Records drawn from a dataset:
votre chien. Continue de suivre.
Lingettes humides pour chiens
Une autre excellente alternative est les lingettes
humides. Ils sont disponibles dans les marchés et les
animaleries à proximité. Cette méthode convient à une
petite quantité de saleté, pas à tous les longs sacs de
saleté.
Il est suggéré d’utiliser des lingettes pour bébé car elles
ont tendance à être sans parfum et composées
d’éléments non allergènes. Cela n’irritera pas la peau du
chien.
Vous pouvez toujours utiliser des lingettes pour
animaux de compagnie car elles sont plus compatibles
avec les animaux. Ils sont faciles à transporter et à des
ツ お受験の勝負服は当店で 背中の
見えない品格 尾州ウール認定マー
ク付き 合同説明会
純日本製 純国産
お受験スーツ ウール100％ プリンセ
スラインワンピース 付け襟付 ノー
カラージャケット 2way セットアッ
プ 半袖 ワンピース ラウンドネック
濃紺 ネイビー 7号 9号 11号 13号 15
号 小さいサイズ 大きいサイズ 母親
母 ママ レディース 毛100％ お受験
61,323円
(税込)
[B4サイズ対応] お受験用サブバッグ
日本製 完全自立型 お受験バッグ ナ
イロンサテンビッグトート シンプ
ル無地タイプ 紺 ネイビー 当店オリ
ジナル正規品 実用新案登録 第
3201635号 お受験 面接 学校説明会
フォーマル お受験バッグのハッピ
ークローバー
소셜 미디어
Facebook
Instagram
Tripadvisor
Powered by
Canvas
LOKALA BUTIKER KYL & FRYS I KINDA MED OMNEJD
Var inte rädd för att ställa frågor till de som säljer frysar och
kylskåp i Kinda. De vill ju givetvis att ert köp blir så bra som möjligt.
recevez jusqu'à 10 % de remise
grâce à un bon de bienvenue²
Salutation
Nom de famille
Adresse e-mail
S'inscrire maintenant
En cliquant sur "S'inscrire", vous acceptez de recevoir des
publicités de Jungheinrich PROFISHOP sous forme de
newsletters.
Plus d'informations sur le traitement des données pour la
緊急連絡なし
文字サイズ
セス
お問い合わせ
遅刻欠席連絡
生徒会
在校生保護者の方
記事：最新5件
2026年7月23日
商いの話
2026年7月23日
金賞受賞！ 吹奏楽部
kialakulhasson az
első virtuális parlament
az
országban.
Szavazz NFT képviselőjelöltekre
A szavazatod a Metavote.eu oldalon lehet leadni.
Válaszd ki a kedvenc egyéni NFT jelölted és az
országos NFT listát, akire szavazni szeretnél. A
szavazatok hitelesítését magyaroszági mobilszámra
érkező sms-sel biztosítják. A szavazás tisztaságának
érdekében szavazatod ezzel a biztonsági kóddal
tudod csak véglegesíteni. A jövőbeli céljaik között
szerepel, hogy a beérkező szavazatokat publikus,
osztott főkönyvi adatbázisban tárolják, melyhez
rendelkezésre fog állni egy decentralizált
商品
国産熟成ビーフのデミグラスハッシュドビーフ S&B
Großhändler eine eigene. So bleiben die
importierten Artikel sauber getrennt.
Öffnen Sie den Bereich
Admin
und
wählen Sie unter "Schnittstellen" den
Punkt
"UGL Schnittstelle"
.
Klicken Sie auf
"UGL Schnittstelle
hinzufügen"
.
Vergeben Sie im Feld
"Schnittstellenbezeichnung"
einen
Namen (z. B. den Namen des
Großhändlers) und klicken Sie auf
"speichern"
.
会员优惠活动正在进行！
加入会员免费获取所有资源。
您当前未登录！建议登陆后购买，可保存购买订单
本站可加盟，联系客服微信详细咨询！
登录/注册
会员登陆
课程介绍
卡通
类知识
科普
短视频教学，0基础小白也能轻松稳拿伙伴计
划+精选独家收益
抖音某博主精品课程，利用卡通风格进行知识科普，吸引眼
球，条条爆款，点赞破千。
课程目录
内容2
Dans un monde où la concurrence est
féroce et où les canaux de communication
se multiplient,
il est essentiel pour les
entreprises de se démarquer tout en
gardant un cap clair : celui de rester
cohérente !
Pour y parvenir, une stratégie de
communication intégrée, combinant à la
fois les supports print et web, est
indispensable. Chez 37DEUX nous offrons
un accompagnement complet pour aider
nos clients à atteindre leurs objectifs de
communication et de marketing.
--
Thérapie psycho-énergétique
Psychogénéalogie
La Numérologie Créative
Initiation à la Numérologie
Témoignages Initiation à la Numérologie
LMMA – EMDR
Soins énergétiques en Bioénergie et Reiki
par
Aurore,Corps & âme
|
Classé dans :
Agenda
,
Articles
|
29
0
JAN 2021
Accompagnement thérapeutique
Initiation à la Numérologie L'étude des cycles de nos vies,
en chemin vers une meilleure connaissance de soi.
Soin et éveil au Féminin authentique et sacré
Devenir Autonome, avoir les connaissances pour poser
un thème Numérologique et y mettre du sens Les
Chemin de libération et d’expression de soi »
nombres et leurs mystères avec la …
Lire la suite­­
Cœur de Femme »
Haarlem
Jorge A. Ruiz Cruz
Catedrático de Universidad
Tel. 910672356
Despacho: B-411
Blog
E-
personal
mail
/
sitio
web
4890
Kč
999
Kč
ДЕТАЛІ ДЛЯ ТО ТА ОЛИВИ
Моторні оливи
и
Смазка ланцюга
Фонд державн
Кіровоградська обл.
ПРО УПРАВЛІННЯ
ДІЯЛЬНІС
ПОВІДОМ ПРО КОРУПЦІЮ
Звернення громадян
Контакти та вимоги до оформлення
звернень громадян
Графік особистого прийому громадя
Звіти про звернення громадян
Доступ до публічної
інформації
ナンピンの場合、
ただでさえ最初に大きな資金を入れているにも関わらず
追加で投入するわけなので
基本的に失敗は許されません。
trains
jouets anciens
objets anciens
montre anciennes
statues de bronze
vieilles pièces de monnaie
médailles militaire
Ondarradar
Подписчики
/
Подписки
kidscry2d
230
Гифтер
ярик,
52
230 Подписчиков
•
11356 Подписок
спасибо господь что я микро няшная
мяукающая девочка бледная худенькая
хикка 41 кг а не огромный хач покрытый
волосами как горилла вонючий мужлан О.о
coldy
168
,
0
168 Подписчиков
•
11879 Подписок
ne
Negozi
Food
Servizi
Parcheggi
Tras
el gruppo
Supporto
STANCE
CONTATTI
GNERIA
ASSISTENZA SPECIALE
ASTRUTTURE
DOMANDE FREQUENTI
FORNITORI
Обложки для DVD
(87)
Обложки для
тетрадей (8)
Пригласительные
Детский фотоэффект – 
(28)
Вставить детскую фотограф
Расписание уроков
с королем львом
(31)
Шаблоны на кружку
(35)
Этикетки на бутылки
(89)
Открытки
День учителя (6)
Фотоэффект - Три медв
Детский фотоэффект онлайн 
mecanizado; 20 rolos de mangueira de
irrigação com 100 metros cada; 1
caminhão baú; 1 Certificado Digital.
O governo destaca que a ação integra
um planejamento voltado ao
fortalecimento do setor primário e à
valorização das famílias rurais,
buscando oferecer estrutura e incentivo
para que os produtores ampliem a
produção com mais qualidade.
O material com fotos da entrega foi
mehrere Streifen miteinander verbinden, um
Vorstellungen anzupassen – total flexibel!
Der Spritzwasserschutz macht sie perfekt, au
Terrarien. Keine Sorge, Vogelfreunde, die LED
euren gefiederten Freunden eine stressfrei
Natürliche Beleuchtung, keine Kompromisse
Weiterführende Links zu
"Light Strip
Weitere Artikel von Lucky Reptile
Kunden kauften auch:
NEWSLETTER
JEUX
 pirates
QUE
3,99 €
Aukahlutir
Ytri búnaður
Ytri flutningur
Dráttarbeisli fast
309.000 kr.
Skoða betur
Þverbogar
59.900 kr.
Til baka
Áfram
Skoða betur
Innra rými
==
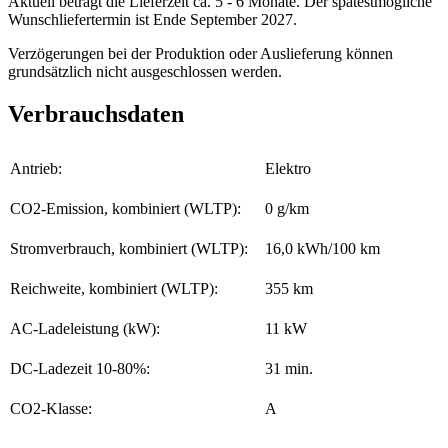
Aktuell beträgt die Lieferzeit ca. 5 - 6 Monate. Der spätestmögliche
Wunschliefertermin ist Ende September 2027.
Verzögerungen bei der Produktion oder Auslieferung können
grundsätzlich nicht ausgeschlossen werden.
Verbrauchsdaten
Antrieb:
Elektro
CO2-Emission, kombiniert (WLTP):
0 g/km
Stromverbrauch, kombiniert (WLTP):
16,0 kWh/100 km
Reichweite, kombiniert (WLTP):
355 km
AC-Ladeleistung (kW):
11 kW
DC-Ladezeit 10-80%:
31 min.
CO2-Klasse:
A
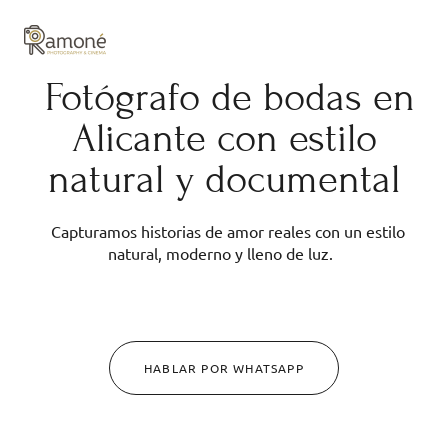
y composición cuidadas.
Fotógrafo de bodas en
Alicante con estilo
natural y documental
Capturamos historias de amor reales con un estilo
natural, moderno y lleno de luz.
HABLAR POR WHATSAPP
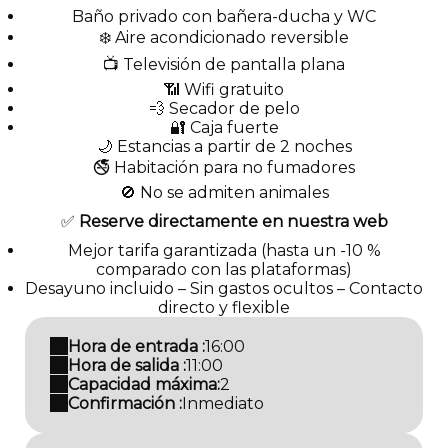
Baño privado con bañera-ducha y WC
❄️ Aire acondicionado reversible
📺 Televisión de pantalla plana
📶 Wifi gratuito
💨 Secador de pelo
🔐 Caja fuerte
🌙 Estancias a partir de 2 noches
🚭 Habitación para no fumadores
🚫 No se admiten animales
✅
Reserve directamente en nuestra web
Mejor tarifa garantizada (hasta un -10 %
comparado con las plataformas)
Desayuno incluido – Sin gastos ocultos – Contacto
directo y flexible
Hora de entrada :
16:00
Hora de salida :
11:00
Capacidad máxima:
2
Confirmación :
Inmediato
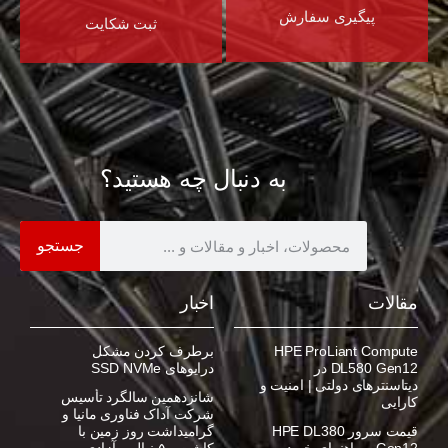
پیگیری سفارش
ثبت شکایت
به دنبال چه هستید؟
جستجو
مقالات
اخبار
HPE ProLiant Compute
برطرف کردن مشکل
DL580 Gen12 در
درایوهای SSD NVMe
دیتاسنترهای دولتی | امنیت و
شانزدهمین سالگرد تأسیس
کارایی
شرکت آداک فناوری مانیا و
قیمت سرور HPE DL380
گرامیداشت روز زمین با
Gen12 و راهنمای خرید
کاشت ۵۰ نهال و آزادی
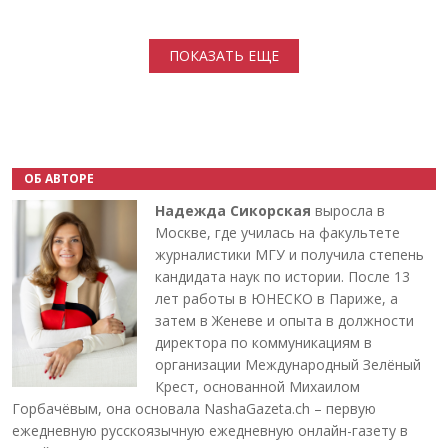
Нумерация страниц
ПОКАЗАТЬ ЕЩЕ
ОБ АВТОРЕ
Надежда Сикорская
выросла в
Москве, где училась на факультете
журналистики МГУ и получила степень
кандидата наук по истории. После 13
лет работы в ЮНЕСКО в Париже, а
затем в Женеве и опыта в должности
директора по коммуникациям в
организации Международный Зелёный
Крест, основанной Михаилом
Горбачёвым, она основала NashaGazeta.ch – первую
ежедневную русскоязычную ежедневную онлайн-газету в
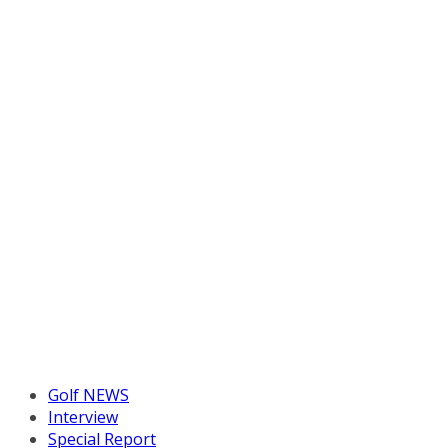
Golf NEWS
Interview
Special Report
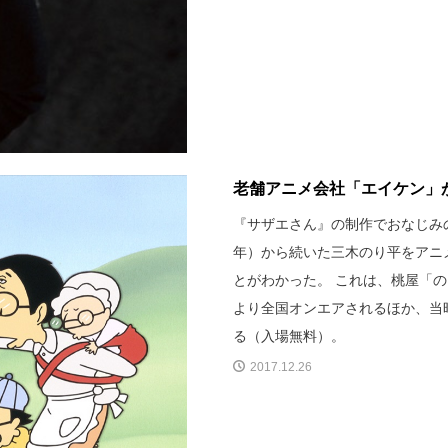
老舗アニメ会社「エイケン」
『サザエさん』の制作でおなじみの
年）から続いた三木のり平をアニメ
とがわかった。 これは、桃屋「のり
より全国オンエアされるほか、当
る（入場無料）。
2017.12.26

# [What the task asks]
State how many lines above include the word "estilo", and nothing more.

# [Output below]
2